--- RECORDS FOR THE EXERCISE Enclosed Below ---
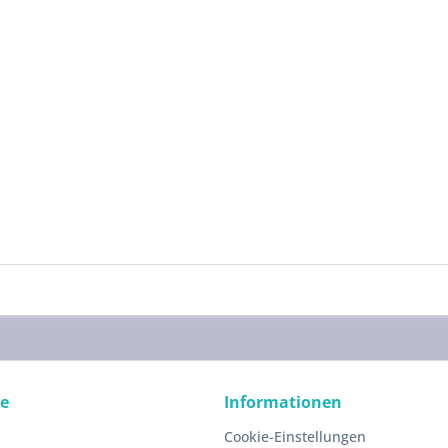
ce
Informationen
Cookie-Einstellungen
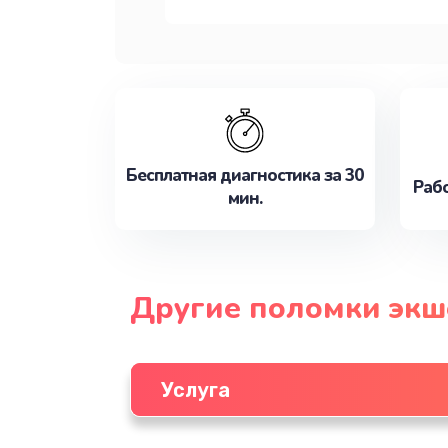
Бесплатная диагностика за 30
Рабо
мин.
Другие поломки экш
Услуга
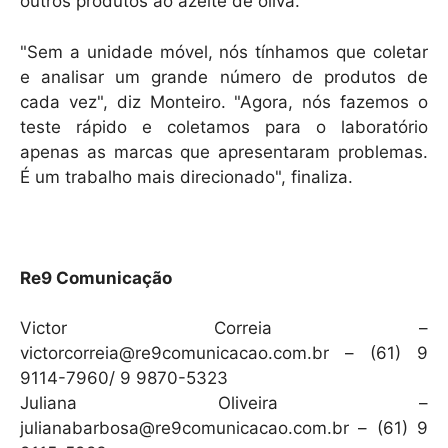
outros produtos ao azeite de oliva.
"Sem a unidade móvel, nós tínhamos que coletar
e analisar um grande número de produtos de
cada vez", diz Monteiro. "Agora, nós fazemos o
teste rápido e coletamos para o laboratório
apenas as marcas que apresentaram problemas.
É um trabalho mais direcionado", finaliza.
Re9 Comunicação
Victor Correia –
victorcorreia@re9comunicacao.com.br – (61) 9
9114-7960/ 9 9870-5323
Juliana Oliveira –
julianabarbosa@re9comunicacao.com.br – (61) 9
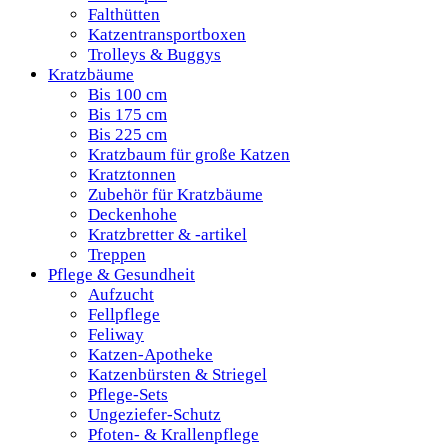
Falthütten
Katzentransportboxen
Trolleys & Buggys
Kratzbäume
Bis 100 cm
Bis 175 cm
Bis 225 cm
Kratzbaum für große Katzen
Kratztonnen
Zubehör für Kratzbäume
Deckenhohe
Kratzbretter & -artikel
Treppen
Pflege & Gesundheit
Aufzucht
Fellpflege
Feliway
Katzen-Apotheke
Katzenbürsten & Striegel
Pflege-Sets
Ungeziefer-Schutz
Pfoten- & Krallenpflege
--- End of Enclosed RECORDS FOR THE EXERCISE ---
--- RECORDS FOR THE EXERCISE Enclosed Below ---
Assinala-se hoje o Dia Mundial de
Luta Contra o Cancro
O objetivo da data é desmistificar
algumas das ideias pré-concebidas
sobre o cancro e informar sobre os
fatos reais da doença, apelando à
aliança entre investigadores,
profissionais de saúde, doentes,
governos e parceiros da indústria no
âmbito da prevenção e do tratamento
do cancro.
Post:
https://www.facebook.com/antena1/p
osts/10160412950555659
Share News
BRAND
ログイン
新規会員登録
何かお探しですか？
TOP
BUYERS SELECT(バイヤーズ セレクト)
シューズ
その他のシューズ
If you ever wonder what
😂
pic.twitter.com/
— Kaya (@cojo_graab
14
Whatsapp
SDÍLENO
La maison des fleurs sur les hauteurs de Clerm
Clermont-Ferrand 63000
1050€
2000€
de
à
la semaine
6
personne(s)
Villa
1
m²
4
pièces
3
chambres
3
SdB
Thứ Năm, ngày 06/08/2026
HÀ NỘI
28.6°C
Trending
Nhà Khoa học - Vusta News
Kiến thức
--- End of Enclosed RECORDS FOR THE EXERCISE ---
### [WORK TO COMPLETE]
Pull out all lines from the entries above that include the word "produtos".

### [ANSWER SECTION]
outros produtos ao azeite de oliva.
e analisar um grande número de produtos de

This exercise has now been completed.